That is, when the second partition wall 27A is further inserted between the support springs 81, the portion of the second spring piece 84 other than the contact portion 84C slides on the insertion / extraction auxiliary projection 28B, and the second spring piece 84 is bent. The portion 84B gets over the insertion / removal auxiliary protrusion 28B. When the insertion / extraction auxiliary protrusion 28B is overcome, the second spring piece 84 closes. Then, the contact portion 84C protruding inward in the second spring piece 84 comes into contact with the second contact portion 42B of the fuse bus bar 42.

Then, when the lever 50 is further rotated from the state shown in FIGS. 10 (a) and 12 (a), the state of the fitting position shown in FIGS. 10 (b) and 12 (b) is reached.
In FIGS. 10 (b) and 12 (b), the second partition wall 27A is inserted deeper between the support springs 81 than in the state shown in FIGS. 10 (a) and 12 (a).

As a result, the first contact portion 42A and the contact portion 83C of the first spring piece 83 slide in the fitting direction. Then, a wiping operation is performed to wipe off the insulating substance on the contact surface that may adhere to the first contact portion 42A. The insulating material is, for example, an oxide film of a terminal or dust.

Although the insertion / extraction auxiliary protrusion 28B is not shown in FIGS. 10B and 12B, the positional relationship between the insertion / removal auxiliary protrusion 28B and the second spring piece 84 is the case of the insertion / removal auxiliary protrusion 28A and the first spring piece 83. Is similar to.
That is, when the second partition wall 27A is further inserted between the support springs 81, the contact portion 84C of the second contact portion 42B and the second spring piece 84 slides in the fitting direction. Then, a wiping operation is performed to wipe off the insulating substance on the contact surface that may adhere to the second contact portion 42B.

As described above, the first contact portion 42A of the fuse bus bar 42 contacts the contact portion 83C of the first spring piece 83, and the second contact portion 42B of the fuse bus bar 42 contacts the contact portion 84C of the second spring piece 84. To do. At the mating position, electrical contact between the fuse member 40 and the clip spring 80A is established with the insulating material wiped from the contact surface of the fuse bus bar 42.

Further, in the fitting position, as shown in FIG. 12B, the position where the first spring piece 83 supports the fuse bus bar 42 and the position where the second spring piece 84 supports the fuse bus bar 42 are in the height direction. It is different in Z. As a result, the fuse bus bar 42 is supported by the support spring 81 at a plurality of points in the height direction Z, so that the fuse member 40 at the fitting position becomes strong against runout in the width direction Y and becomes easy to stabilize.

When the lever 50 is slid in the horizontal direction from this mating position, the position changes to the circuit operating position shown in FIG. 1 (c). The cam protrusion 73 at the circuit operating position is located at the other end of the cam groove 55. At the circuit operating position, the engaged state of the fuse bus bar 42 and the support spring 81 does not change, and the electric circuit including the fuse member 40 and the clip springs 80A and 80B is energized.
When removing the fuse member 40 from the electric connector 1, the operation from the fitting release position to the fitting position may be reversed. The description of the operation in this case will be omitted.

[Effect of this embodiment]
Hereinafter, the effects of the electric connector 1 of the present embodiment will be described.
(1) In the present embodiment, when the lever assembly 10 and the cap assembly 60 are fitted, the second partition walls 27A and 27B are inserted between the support springs 81 prior to the fuse bus bar 42. The second partition walls 27A and 27B are provided with insertion / extraction auxiliary protrusions 28A and 28B on both sides.

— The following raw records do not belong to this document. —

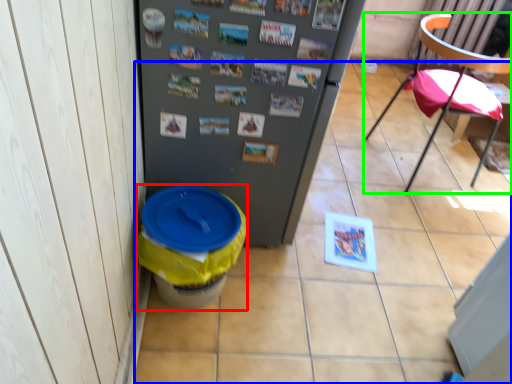 Question: Considering the real-world distances, which object is closest to potty (highlighted by a red box)? tile (highlighted by a blue box) or chair (highlighted by a green box).

Choices:
 (A) tile
 (B) chair

Answer: (A) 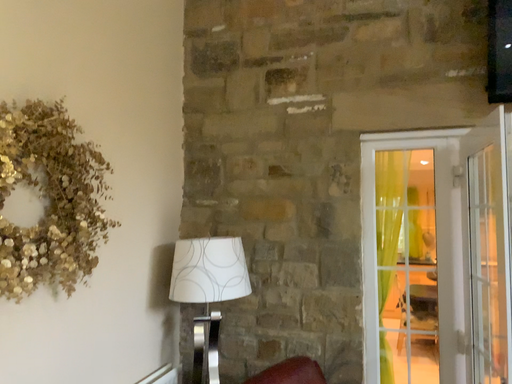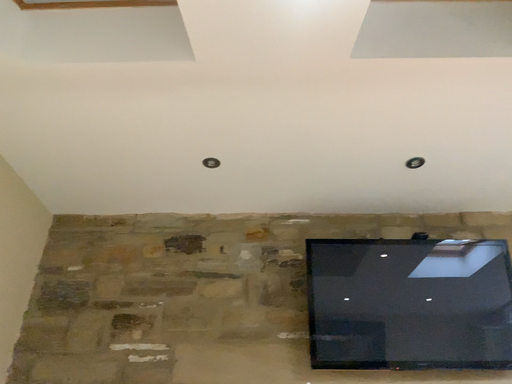 Question: How did the camera likely rotate when shooting the video?

Choices:
 (A) rotated downward
 (B) rotated upward

Answer: (B) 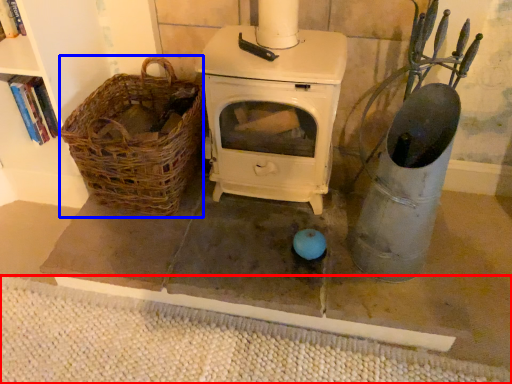 Question: Which point is closer to the camera, mat (highlighted by a red box) or basket (highlighted by a blue box)?

Choices:
 (A) mat
 (B) basket

Answer: (A) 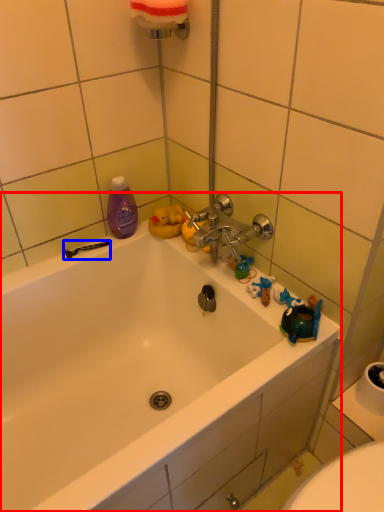 Question: Among these objects, which one is nearest to the camera, bathtub (highlighted by a red box) or shower (highlighted by a blue box)?

Choices:
 (A) bathtub
 (B) shower

Answer: (A) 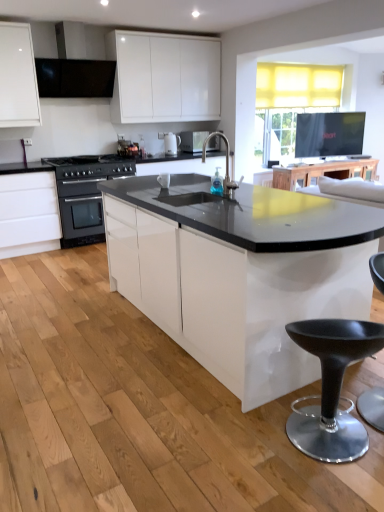 Question: Should I look upward or downward to see black plastic stool at lower right?

Choices:
 (A) up
 (B) down

Answer: (B)

Question: Can you confirm if translucent glass faucet at center is smaller than black plastic stool at lower right?

Choices:
 (A) no
 (B) yes

Answer: (B)

Question: Is translucent glass faucet at center in contact with black plastic stool at lower right?

Choices:
 (A) no
 (B) yes

Answer: (A)

Question: From a real-world perspective, is translucent glass faucet at center under black plastic stool at lower right?

Choices:
 (A) no
 (B) yes

Answer: (A)

Question: Does translucent glass faucet at center appear on the left side of black plastic stool at lower right?

Choices:
 (A) yes
 (B) no

Answer: (A)

Question: Does translucent glass faucet at center turn towards black plastic stool at lower right?

Choices:
 (A) yes
 (B) no

Answer: (B)

Question: Does translucent glass faucet at center have a lesser width compared to black plastic stool at lower right?

Choices:
 (A) no
 (B) yes

Answer: (B)

Question: Is wooden table at upper center bigger than translucent glass faucet at center?

Choices:
 (A) yes
 (B) no

Answer: (A)

Question: From the image's perspective, does wooden table at upper center appear lower than translucent glass faucet at center?

Choices:
 (A) yes
 (B) no

Answer: (B)

Question: Does wooden table at upper center turn towards translucent glass faucet at center?

Choices:
 (A) yes
 (B) no

Answer: (B)

Question: Considering the relative sizes of wooden table at upper center and translucent glass faucet at center in the image provided, is wooden table at upper center shorter than translucent glass faucet at center?

Choices:
 (A) no
 (B) yes

Answer: (B)

Question: Considering the relative positions of wooden table at upper center and translucent glass faucet at center in the image provided, is wooden table at upper center in front of translucent glass faucet at center?

Choices:
 (A) yes
 (B) no

Answer: (B)

Question: Does wooden table at upper center have a greater width compared to translucent glass faucet at center?

Choices:
 (A) yes
 (B) no

Answer: (A)

Question: From the image's perspective, is black plastic stool at lower right beneath black stainless steel oven at left?

Choices:
 (A) yes
 (B) no

Answer: (A) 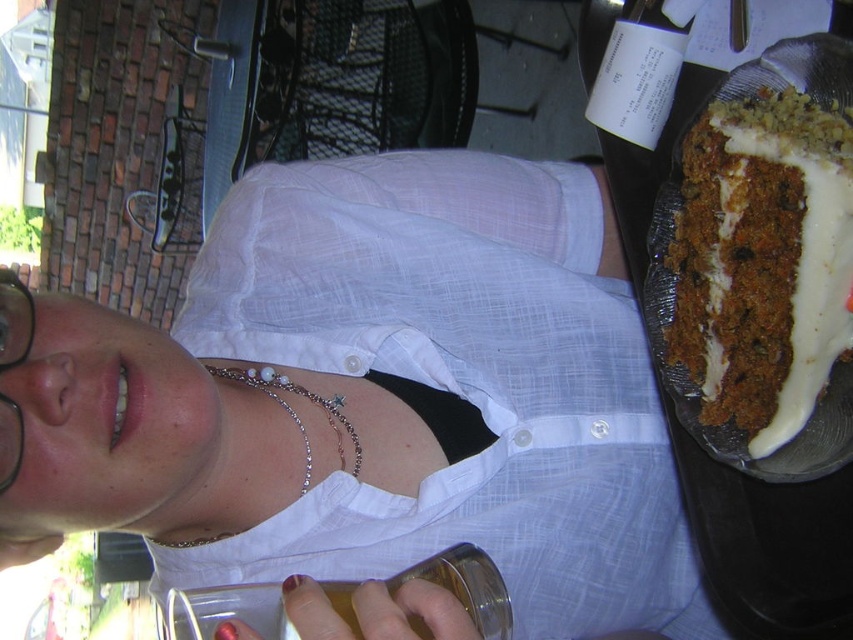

The positions of the insertion / extraction auxiliary protrusions 28A and 28B are deviated from the positions of the contact portions 83C and 84C in the length direction X. The first spring piece 83 and the second spring piece 84 of the support spring 81 come into contact with the insertion / extraction auxiliary protrusions 28A and 28B except for the contact portions 83C and 84C. By this contact, the interval of the support spring 81 in the width direction Y is expanded by elastic deformation.
When the first spring piece 83 and the second spring piece 84 get over the insertion / extraction auxiliary protrusions 28A and 28B, the first spring piece 83 and the second spring piece 84 are closed. After that, when the lever assembly 10 moves with respect to the cap assembly 60 in the fitting direction, the contact portions 83C and 84C slide on the surface of the fuse bus bar 42.

The insertion / removal auxiliary protrusions 28A and 28B are arranged at positions shifted from the positions of the contact portions 83C and 84C at the time of fitting to the starting point side of the fitting in the fitting direction, respectively. At the time of fitting, the fuse bus bar 42 and the contact portions 83C and 84C slide after passing over the insertion / extraction auxiliary protrusions 28A and 28B located on the starting point side of the contact portions 83C and 84C at the time of fitting (FIG. 10B). , FIG. 12 (b)). According to the present embodiment, the sliding section of the fuse bus bar 42 and the contact portions 83C and 84C is shorter than the configuration in which the fuse bus bar 42 and the contact portions 83C and 84C slide from the start point side of the fitting.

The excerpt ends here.